I often wonder when I'm having a craving, why it's a commodified taste that I'm craving. But honestly, it's pretty obvious. I'm craving the sugar and the salt; it's addicting. An apple just won't suffice. Sure, it's sweet, but it's nothing like a creamy Reese's Peanut Butter Cup. Plain-old pasta won't do either, it's the salty mizithra cheese that I need. My body has been trained to consume this stuff like it's natural, like it's supposed to go into my stomach and my bloodstream and energize me for the day. But it's not supposed to and it doesn't. It satisfies me for maybe twenty minutes, and if I'm lucky the craving will be gone for an hour. But it always returns (unless I've made myself sick by shoveling it in). 

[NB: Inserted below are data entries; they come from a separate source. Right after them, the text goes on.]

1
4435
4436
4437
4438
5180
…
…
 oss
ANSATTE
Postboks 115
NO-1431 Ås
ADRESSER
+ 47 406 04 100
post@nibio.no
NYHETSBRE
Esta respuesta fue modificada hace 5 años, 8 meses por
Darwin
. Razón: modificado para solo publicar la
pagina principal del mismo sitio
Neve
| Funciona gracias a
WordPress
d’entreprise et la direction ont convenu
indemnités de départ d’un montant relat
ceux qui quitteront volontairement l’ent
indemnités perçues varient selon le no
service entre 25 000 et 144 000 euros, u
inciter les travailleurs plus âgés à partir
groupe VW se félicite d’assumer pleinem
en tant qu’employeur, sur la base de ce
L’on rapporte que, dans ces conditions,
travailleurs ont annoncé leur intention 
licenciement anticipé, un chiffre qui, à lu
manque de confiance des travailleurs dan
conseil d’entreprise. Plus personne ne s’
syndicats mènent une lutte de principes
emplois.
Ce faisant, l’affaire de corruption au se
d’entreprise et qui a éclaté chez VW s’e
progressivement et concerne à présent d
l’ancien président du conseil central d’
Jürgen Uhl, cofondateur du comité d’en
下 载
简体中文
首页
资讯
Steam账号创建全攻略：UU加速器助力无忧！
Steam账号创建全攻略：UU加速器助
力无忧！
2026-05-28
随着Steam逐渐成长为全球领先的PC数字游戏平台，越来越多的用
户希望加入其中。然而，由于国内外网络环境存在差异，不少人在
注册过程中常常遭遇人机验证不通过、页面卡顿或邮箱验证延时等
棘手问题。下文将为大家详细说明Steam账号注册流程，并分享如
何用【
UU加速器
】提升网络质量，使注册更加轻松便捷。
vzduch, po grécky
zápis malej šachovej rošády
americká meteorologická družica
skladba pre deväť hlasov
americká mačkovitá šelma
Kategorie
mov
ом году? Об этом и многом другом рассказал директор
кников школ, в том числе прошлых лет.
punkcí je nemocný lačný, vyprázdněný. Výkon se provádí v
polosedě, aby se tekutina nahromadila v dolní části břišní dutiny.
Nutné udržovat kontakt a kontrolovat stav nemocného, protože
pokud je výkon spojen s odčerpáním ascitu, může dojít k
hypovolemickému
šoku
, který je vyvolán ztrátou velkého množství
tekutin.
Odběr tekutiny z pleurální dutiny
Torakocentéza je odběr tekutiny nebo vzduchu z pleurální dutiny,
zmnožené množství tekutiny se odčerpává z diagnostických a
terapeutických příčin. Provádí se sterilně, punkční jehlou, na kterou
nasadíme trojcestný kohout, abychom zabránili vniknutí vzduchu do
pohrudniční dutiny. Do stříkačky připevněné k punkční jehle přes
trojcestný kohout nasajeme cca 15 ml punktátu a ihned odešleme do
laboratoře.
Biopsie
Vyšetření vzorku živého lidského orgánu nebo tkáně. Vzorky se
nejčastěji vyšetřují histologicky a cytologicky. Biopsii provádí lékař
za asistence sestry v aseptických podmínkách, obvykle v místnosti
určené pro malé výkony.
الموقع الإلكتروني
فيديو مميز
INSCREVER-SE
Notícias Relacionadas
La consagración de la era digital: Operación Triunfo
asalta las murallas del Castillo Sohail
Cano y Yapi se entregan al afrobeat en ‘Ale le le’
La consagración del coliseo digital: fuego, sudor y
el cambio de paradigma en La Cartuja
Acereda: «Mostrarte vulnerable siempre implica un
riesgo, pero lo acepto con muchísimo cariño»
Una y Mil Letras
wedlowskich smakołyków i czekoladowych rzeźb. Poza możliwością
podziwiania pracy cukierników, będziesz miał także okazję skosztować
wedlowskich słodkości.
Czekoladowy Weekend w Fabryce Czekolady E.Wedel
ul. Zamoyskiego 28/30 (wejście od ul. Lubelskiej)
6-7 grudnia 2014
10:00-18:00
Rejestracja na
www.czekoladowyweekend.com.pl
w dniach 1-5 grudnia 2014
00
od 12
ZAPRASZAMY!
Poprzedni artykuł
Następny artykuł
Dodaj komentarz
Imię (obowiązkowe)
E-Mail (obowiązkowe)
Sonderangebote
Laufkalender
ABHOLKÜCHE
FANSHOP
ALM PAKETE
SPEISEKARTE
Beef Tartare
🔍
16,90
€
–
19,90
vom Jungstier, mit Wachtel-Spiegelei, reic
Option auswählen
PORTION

It's almost impossible to get away from commodified taste, especially when it is so convenient. The invention of the microwave makes it feasible for me to make s'mores from the comfort of my kitchen rather than around a campfire, I can grab a bag of chips from the pantry, and I can always reheat my leftovers from The Old Spaghetti Factory. In Roger Haden's "Taste in an Age of Convenience"  he comments on the microwave saying "Even though the 'nuker' would in practice be used less for actual cookery than for the reheating of pre-packaged and processed convenience foods, it was hailed as 'the greatest cooking discovery since fire. In the U.S. 'microwaves' would outsell conventional ovens in 1975, thus turning a 'culinary' fiction into a social fact."  The microwave, in effect has taken convenience to a whole new level. But it's not alone. Restaurants, supermarkets and clever marketing have all played a part in making convenience an accomplice, or rather a catalyst to guilty food pleasures. Yet even though I know all of this, as I sit here writing this blog post, do you know what I'm craving? A big bowl of microwaved popcorn. Yum.